What he's feeling: I'm sad to leave my mom and dad and be alone in a strange place.
Your response: Try not to look worried -- kids pick up on that. Remind your child how much fun school will be and that you'll be back to get him a little later. You can also reassure him that his teacher is there to help him and make him feel better.
P.S. He'll stop crying soon after you leave. If you want some reassurance of your own, ask someone at the school to call you later to tell you how he's doing.
The Brave (But Scared) Child
What she's feeling: Not gonna cry, not gonna cry, not gonna cry. Not even gonna say goodbye because that'll make me cry. Just gonna knead this Play-Doh like crazy.
Your response: Don't panic if she doesn't say goodbye. She's just trying to hold it together. Say goodbye, but don't pressure her to respond. And don't talk about how you'll miss her or how sad you'll be without her -- it'll make her feel bad.
P.S. There's a chance she'll completely lose it when she sees you at the end of the day because she's been holding her feelings in. Make sure you spend some relaxing, calm bonding time together after school.
The Delayed Reactor
What he's feeling: I'm cool with school. I'm cool with school. Then, a few days or a few weeks later.... Wait -- where's my mommy?!
Your response: Talk to him about the things that he enjoyed so much at the beginning. Speak with his teacher so she can give him a little extra attention. Also, try to develop a quick goodbye ritual, like a handshake or a wink, that you can do as you leave.
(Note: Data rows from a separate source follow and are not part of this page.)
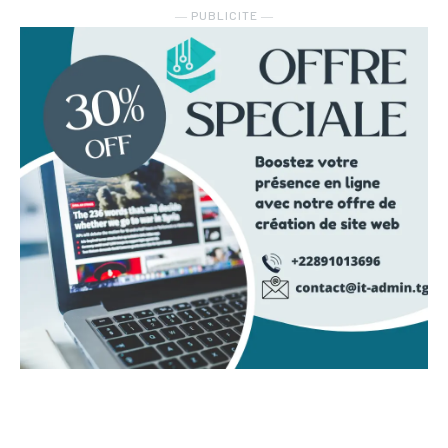
― PUBLICITE ―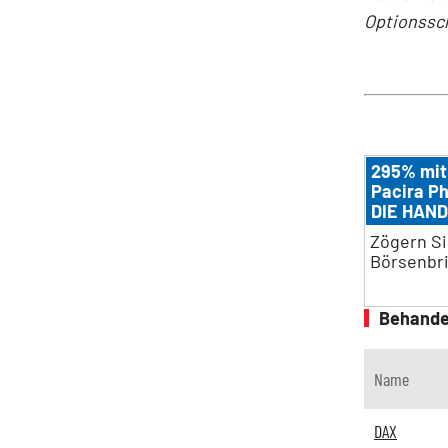
Optionssch
295% mit
Pacira P
DIE HAND
Zögern Si
Börsenbri
Behande
Name
DAX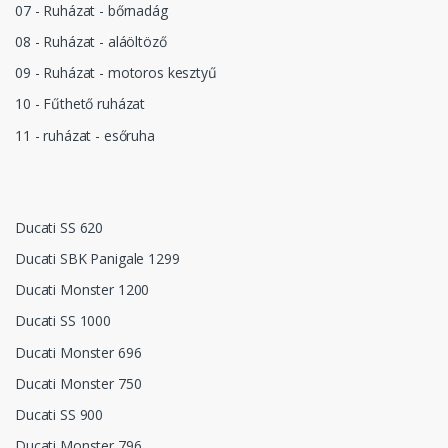
07 - Ruházat - bőrnadág
08 - Ruházat - aláöltöző
09 - Ruházat - motoros kesztyű
10 - Fűthető ruházat
11 - ruházat - esőruha
Ducati SS 620
Ducati SBK Panigale 1299
Ducati Monster 1200
Ducati SS 1000
Ducati Monster 696
Ducati Monster 750
Ducati SS 900
Ducati Monster 796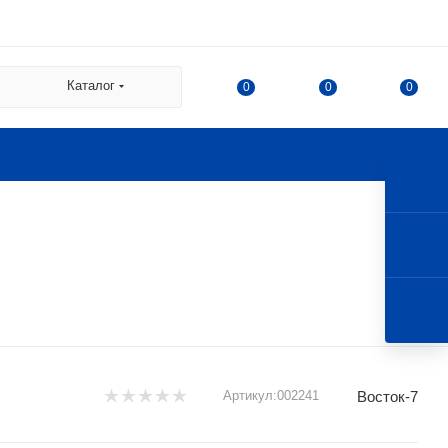
 СДЭК:
Каталог
0
0
0
а
а Казакова, 78, корпус 1,
 г. Королев, ул. 50-летия
Восток-7
Артикул:
002241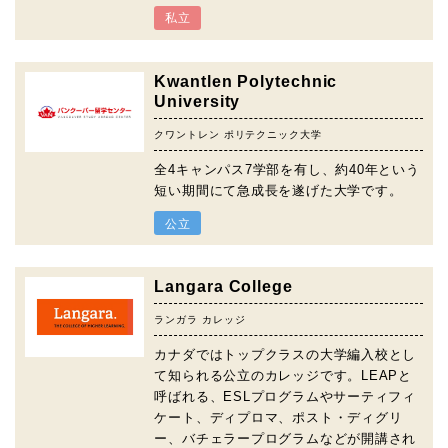
私立
Kwantlen Polytechnic
University
クワントレン ポリテクニック大学
全4キャンパス7学部を有し、約40年という
短い期間にて急成長を遂げた大学です。
公立
Langara College
ランガラ カレッジ
カナダではトップクラスの大学編入校とし
て知られる公立のカレッジです。LEAPと
呼ばれる、ESLプログラムやサーティフィ
ケート、ディプロマ、ポスト・ディグリ
ー、バチェラープログラムなどが開講され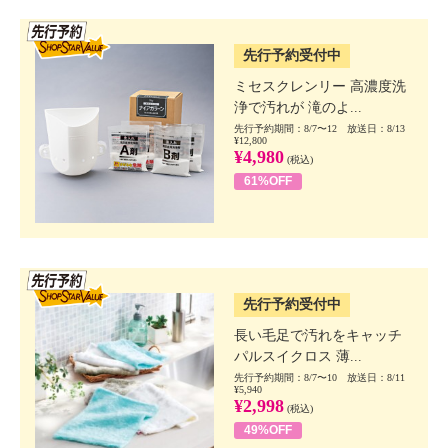
SSV先行
先行予約受付中
ミセスクレンリー 高濃度洗
浄で汚れが 滝のよ...
先行予約期間：8/7〜12 放送日：8/13
¥12,800
¥4,980
(税込)
61%OFF
SSV先行
先行予約受付中
長い毛足で汚れをキャッチ
パルスイクロス 薄...
先行予約期間：8/7〜10 放送日：8/11
¥5,940
¥2,998
(税込)
49%OFF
P.S. It's not that your child suddenly decided he doesn't like school. He was just so caught up in all the new experiences that he didn't even realize he'd been away from Mom and Dad. He'll bounce back.
The Silent Observer
What she's feeling: Let me check out what's going on around here before I jump in and start playing with these kids.
Your response: Give your child time to adjust to her new environment. Then help her get used to the idea of becoming involved by reading books about school together, playing school at home, and talking about the teachers and children.
P.S. Remember that your kid is learning as she's observing. You might want to talk to her teacher about helping her find her comfort zone so she can get more involved.